How did you get here? Which people, moments and meanderings of your life have led you to this point and made you the person you are today? Where else will the journey take you?

I love those public book shelves where anyone can leave books they’ve read and take others home. I’ve discovered a lot of reading material there that would have never found its way into my hands otherwise.

The most recent discovery is Andreas Altmann’s Reise durch einen einsamen Kontinent (Travel Through a Lonely Continent) – not a travel guide that makes you want to set off immediately. No, a refreshingly honest and personal document of a real journey through Colombia, Ecuador, Peru, Bolivia and Chile. A narrative that will make even the biggest globetrotter doubt whether he really wants to travel to these countries, only to realize: a hundred times yes!

The world is not perfect, quite the opposite. Two weeks on the manicured beach of a hotel resort, that’s not travel. That’s a vacation – well within your comfort zone, with all the comforts of home, but please: lots of sun and the ocean and cocktails with those miniature umbrellas.

I’ve done it often enough and it has its raison d’être. But the older I get and the better I get to know myself, the more I realize that I want to travel. And not only that, I want to write about my travels!

I needed the one to find my path to the other.
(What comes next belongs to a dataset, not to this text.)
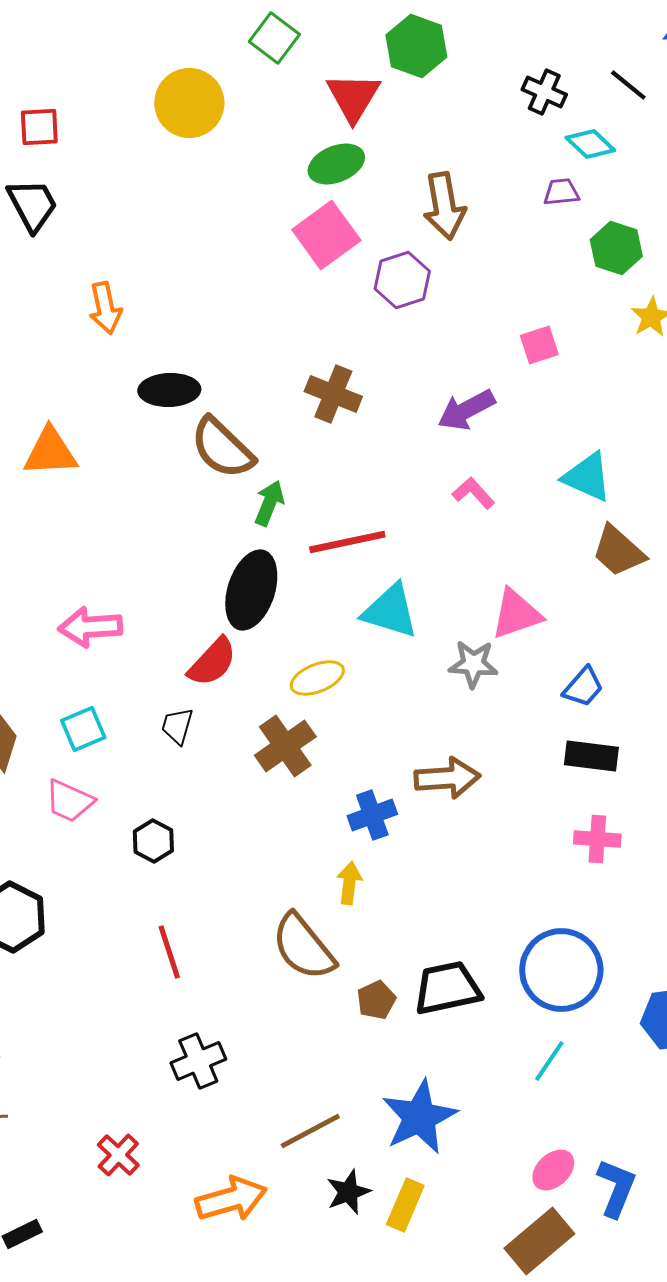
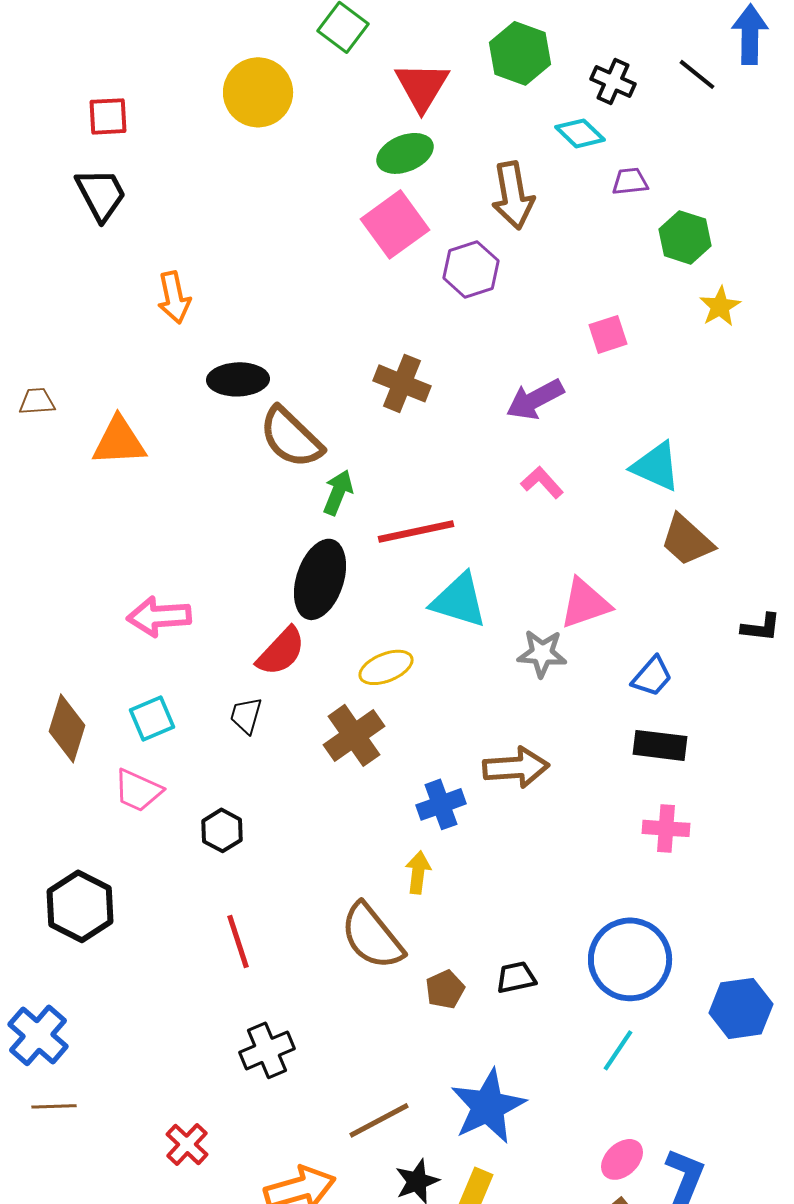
green hexagon: (416, 46) -> (520, 53), moved
cyan diamond: (590, 144) -> (580, 133), moved
black trapezoid: (447, 988) -> (516, 977), size x0.6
What’s refreshing thing about Altmann is that he doesn’t take himself too seriously. He is capable of self-criticism, reflection and laughing about himself, has a distinctive way of writing. Before Travel Through a Lonely Continent, I didn’t know him at all, and just like that, I found a role model, an inspiration.

Altmann describes how he was overcome by a fervent desire “to work as a reporter. As someone who gets to visit the world and write about it afterwards. That took time; I only got from longing to reality through detours. An early talent looks different, I suppose. But writing is a gift that can take its time. Many things must blossom early, must show themselves immediately. Not finding one’s own voice. That comes into the world rather laboriously, rather shyly.”

Do you believe in coincidence? Just this week I was reading old texts, blog posts about my pilot training in Arizona bound into a book. I’ve always loved writing. I recognize my own voice in those words, but as an embryo of what it is today.

It’s interesting how things collide, add up to multiples of their sum. A book, a quotation, reading my old texts. What would one be without the other?

All the imperfections, the alleged mistakes of life; the many things I’ve learned since then; all the nonsense I’ve done – together they make sense, as if it was always meant to be.

Where is the common thread in your life? What has always appealed to you, to what do you always find your way back? It’s fascinating to see how everything develops and how the path becomes so clear in retrospect. Just as Steve Jobs described:

“You can’t connect the dots looking forward; you can only connect them looking backwards. So you have to trust that the dots will somehow connect in your future. You have to trust in something – your gut, destiny, life, karma, whatever. This approach has never let me down, and it has made all the difference in my life.”